The city has invested $150,000 into the concept of Dublin's digital identity project, said Doug McCollough, Dublin's chief information officer.
Dublin is beginning a beta-test phase and would create communication plans, services and policies to support the new technology, McCollough said.
"We don't know exactly how long this may last, but it is possible we will have services and policies ready for the general public within 6 to 9 months," he said.
The goal, McCollough said, is for residents to be able to use a QR code, which is a "quick response" code that is a two-dimensional machine readable optical label made of black and white squares, to scan their information into a form, register for a public meeting, gain entry into a facility or identify oneself as an employee.
"We can see a future in which people would have fewer forms to fill out, could use a single QR code all over the city to gain access to things, and would not need to show a photo ID with address, eye color, height, weight and date of birth to purchase alcohol or cigarettes," he said.
A digital identity program also could have cost-saving benefits, McCollough said.
Now, departments and organizations have to record and store personal information each time a person fills out forms, McCollough said.
Often, different departments maintain their own records and the cost of securing and managing these records is expensive and sometimes duplicated.
A digital identity program would record personal information only once, potentially reducing the expense of duplicating that information not only for the city, but also for other companies and organizations that need identity information but do not want to store, secure and manage it, he said.
The technology also could make it easier for people to share opinions with the city or other organizations.
Polling of residents, for example, could take place on smart phones, McCollough said. A city department could ask members of a specific neighborhood opinions about a specific policy or service.
A home owner's association could ask members to vote on decisions before the association takes an official stance, he said.
"In these cases, while the process could be easier, the real value is in the ability to trust that the results of those polls are accurate, cannot be tampered with and are permanent records," McCollough said.
"The ability to validate results outside of an election could be of great use in increasing the engagement of citizens to their local government."
The next steps for the project, McCollough said, is to move through the beta testing collecting feedback from early adopters and implement any changes to the program.

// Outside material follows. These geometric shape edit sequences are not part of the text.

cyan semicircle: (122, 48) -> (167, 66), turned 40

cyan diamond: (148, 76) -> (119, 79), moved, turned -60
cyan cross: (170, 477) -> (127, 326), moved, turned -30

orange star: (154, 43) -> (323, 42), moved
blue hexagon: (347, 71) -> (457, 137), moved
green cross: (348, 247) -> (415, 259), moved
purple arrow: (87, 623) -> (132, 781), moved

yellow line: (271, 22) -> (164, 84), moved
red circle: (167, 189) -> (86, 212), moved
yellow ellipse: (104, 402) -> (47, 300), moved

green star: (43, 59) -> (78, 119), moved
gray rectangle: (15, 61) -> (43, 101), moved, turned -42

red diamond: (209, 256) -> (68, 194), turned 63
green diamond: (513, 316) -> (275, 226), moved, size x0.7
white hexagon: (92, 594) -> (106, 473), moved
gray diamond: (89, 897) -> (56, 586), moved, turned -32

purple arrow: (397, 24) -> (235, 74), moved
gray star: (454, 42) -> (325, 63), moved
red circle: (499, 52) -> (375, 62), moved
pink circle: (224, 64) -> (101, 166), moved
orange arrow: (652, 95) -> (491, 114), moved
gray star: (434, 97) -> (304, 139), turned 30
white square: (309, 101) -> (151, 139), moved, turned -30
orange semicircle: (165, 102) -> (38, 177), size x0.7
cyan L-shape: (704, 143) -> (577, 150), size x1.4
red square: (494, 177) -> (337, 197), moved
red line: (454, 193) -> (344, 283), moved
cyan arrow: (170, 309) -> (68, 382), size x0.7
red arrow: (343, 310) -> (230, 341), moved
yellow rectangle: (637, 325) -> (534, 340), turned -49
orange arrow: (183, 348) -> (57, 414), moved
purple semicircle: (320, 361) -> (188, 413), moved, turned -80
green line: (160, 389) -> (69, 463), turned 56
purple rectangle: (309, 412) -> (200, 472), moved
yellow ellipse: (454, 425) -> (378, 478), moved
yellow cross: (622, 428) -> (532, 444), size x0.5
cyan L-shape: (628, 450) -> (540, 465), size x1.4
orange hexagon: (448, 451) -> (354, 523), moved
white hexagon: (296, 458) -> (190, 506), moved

Dublin is considering partnerships with private-sector organizations and local businesses, as well as other levels of government, he said.
The city plans to announce locations where people could volunteer to establish a digital identity, McCollough said.
The app also would include a polling function for residents to receive and answer questions, and a platform in which users can be awarded Dublin Points for community participation at city-sponsored events or volunteer work, said Josh Green, CEO and founder of Software Verde, the company Dublin worked with on the program.
Those points, or tokens, could be redeemed by scanning a code on one's personal device, he said.
Dublin is using blockchain technology, which is a method of compiling digital information that is linked using encryption making it difficult to be copied or modified, as the infrastructure for the digital identity program's token system, although the users don't actually use Bitcoin Cash cryptocurrency directly, McCollough said.
Rather, Dublin is using new technology -- a custom token system called "simple ledger protocol" -- to send Dublin Points to residents participating in the program, he said.
Green said the project includes a mobile app that has been developed for both Android and Apple devices.
Residents would be able to use the app to scan a QR code instead of showing their driver's licenses or utility bills or filling out forms, he said.